Em meados de abril a OMS disse que prevê que os casos de cólera registrados nos primeiros meses do ano até o verão se duplicariam, com o que, com 25.424 doentes, chegaria a 50 mil.

Mas hoje o porta-voz da OMS Tarik Jasarevic falou em coletiva de imprensa que há 2.000 casos verificados no começo de maio e que o surto se expande rapidamente.

"Estas cifras duplicarão em junho, devido ao aumento de casos durante a temporada de chuvas que começa agora", afirmou Jasarevic, admitindo que o número de doentes por cólera pode chegar inclusive a 60 mil antes do verão.

A taxa de mortalidade média deste surto está em 1,9%, superando o limite de 1% que serve para determinar que a epidemia tem o caráter de emergência.

A OMS explica, além disso, que o deslocamento em massa gerado pela seca gerou áreas superpovoadas que afetam mais de um milhão de pessoas e provocou um aumento no número de casos de sarampo na Somália diante da baixa taxa de vacinação e da má nutrição no país.

No total, foram registrados 6.346 casos de febre nas 16 primeiras semanas do ano na Somália, um número várias vezes maior que o registrado no mesmo período do ano anterior.

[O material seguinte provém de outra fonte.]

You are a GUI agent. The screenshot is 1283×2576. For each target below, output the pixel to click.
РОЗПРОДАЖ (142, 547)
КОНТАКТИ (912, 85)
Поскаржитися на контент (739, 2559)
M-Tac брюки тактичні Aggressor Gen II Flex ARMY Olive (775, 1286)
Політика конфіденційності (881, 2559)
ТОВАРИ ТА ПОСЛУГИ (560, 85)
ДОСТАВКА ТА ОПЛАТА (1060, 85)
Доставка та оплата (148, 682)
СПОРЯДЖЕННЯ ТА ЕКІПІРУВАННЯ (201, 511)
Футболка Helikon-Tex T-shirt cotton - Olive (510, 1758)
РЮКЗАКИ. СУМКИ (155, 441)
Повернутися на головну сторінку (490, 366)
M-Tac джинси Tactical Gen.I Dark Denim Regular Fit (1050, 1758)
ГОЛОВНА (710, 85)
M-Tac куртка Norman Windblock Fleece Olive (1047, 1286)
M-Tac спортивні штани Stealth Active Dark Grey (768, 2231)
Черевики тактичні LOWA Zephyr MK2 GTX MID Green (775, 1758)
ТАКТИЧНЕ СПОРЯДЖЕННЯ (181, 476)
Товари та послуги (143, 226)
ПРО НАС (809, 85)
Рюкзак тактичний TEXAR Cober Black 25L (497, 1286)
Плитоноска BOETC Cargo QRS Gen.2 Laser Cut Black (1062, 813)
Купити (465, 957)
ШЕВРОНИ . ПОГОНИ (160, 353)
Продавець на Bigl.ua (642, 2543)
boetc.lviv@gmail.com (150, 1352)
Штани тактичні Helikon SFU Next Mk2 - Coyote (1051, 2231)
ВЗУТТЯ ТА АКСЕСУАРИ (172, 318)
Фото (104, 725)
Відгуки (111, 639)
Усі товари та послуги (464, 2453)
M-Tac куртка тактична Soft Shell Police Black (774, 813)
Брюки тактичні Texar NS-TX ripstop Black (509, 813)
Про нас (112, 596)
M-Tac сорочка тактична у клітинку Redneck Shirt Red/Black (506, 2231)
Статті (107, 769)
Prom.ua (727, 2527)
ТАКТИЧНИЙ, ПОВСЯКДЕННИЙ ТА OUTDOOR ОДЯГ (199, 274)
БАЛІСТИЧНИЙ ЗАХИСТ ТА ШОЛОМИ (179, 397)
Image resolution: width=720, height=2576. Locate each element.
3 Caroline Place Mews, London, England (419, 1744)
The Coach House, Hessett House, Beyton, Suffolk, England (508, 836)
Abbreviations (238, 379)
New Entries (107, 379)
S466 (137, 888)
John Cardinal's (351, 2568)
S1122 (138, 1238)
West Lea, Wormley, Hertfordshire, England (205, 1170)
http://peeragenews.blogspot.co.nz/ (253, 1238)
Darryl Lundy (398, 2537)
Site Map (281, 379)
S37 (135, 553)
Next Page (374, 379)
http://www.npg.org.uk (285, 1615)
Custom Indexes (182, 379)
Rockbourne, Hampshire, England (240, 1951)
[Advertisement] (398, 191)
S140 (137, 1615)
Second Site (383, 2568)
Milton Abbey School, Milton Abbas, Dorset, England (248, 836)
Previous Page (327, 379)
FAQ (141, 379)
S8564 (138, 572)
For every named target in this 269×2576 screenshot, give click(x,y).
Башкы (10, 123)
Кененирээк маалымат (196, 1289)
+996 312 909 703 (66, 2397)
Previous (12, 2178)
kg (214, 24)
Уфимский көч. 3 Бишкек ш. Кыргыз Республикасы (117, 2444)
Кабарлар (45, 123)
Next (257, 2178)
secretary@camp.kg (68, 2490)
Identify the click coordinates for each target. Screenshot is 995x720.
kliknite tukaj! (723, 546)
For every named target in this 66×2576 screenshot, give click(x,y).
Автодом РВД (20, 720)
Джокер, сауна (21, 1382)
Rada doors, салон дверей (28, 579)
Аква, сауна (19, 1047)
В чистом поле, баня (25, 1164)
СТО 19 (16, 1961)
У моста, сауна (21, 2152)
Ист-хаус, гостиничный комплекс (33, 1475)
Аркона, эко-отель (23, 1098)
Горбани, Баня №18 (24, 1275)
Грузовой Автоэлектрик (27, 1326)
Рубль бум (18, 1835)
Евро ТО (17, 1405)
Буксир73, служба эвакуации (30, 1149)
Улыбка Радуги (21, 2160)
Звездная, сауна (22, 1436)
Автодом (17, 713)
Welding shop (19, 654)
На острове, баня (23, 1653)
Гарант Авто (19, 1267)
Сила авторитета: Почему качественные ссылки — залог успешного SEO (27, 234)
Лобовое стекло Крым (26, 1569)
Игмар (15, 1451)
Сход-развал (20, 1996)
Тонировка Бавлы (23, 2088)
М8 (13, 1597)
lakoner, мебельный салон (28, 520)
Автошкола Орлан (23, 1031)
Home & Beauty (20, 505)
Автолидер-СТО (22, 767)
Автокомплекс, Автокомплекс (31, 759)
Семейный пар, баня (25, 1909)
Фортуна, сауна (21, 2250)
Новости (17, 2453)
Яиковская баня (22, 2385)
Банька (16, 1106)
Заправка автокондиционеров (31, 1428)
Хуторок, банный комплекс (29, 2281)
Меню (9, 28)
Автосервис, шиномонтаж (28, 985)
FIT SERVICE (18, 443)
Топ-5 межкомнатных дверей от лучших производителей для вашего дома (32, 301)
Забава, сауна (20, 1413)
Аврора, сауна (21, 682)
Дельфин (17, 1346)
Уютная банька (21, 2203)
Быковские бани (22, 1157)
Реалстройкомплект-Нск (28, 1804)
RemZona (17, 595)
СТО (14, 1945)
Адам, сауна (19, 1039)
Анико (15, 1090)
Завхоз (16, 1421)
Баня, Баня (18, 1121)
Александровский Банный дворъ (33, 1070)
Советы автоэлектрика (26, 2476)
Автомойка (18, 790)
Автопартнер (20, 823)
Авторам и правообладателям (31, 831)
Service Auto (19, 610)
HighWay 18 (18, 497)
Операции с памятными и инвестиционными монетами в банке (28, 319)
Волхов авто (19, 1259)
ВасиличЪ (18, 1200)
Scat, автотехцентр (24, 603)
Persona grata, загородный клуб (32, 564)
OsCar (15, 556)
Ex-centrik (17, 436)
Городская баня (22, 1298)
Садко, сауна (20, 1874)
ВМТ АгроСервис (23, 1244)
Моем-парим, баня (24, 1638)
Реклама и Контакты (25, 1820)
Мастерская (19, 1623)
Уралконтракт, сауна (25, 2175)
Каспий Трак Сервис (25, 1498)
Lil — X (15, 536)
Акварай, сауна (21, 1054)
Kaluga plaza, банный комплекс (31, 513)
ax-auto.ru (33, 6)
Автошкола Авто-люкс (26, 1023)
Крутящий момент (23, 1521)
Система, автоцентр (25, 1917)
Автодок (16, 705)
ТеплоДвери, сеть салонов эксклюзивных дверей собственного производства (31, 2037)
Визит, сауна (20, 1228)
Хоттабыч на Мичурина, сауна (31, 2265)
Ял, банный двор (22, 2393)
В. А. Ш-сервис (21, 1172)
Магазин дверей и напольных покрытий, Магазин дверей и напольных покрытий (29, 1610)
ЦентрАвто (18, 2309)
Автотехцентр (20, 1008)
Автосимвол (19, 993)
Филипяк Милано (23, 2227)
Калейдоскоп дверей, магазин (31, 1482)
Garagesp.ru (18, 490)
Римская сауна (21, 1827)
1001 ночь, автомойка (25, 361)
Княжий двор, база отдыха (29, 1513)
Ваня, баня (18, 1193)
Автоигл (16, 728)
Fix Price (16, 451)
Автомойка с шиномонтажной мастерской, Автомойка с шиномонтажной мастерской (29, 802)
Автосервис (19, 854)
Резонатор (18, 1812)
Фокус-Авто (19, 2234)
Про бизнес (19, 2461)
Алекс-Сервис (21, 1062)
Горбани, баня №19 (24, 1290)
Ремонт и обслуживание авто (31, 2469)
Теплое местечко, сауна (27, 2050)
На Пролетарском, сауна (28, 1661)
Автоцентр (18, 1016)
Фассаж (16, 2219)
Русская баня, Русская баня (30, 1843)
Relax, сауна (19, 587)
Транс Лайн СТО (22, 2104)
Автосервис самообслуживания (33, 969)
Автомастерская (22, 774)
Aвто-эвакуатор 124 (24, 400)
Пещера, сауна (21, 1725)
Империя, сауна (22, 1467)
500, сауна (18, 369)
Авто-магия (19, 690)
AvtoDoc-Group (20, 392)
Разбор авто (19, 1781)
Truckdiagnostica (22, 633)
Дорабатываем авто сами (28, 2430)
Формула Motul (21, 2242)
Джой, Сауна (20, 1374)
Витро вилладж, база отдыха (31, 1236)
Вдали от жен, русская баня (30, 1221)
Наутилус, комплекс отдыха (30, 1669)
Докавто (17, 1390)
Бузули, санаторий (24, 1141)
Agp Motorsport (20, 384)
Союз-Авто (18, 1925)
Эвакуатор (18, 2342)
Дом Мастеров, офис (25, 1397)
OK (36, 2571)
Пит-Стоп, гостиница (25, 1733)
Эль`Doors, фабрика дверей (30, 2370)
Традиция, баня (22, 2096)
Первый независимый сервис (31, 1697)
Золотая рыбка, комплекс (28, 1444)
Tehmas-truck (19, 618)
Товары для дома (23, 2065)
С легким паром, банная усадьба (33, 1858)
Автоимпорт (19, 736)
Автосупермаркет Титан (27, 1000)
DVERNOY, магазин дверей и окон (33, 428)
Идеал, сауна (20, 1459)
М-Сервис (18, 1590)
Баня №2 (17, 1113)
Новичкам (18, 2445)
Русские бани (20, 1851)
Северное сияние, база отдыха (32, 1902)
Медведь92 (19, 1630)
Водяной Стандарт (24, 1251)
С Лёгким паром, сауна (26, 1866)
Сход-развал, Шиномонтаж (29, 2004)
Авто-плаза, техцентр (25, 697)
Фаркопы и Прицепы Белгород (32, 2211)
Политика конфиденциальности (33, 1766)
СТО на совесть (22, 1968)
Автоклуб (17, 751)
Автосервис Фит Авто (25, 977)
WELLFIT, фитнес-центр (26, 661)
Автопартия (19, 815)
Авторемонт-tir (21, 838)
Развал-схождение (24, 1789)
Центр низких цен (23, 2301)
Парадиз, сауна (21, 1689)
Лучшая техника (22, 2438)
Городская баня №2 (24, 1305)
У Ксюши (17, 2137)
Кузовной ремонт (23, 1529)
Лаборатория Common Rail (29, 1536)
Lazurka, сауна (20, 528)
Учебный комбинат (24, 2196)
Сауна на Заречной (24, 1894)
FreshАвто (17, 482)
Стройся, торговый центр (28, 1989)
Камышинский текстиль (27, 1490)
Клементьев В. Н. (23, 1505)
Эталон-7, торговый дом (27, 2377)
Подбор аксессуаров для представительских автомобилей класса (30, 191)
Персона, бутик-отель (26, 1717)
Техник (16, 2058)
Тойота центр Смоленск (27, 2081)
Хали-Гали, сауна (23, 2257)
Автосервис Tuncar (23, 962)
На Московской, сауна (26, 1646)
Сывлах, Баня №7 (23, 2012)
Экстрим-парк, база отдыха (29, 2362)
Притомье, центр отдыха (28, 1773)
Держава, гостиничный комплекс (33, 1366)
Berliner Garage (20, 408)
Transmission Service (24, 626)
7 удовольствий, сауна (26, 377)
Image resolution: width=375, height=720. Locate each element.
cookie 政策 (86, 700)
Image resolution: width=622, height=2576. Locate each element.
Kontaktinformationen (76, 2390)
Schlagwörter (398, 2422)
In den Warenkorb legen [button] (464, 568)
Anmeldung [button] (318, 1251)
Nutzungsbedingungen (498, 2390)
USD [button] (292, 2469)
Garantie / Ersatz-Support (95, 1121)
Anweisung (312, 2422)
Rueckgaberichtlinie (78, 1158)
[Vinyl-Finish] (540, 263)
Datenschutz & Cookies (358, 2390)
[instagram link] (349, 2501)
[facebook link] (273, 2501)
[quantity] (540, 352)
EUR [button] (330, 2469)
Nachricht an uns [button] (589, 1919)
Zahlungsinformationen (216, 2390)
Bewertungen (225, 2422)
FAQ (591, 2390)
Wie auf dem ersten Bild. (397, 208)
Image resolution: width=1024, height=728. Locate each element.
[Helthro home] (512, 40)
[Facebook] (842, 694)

Para lutar contra o cólera, a OMS e o Ministério de Saúde da Somália lançaram na quarta-feira após uma primeira campanha de vacinação uma segunda, desta vez em Baidoa, a cerca de 250 quilômetros a noroeste de Mogadíscio, com o objetivo de vacinar cerca de 224 pessoas com um ano de idade ou mais.

Além disso, em 40 distritos estão operando centros de tratamento do cólera, segundo a OMS.